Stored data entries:
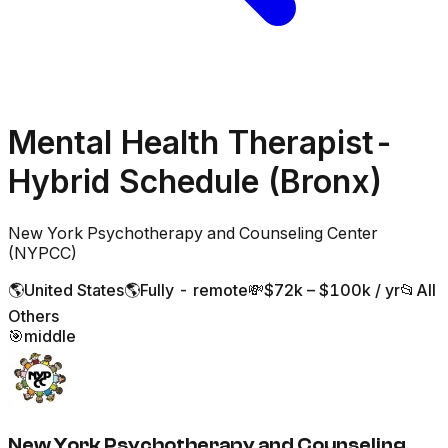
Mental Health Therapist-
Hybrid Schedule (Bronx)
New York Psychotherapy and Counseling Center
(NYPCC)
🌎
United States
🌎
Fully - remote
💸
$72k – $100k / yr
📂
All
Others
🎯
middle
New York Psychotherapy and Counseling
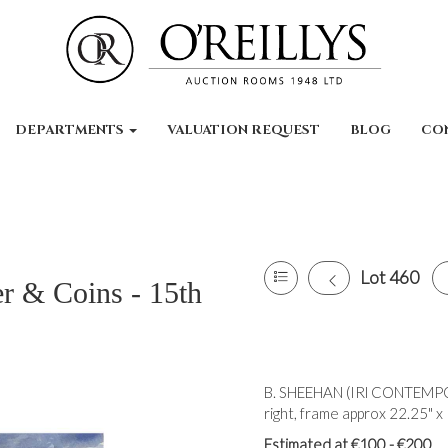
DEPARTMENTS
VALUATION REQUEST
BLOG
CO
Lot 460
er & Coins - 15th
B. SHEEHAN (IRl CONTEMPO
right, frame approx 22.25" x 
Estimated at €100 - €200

PROBLEM STATEMENT:
Say the number of lines in the entries that have the string "Psychotherapy", and only that.

ANSWER TO THE PROBLEM:
2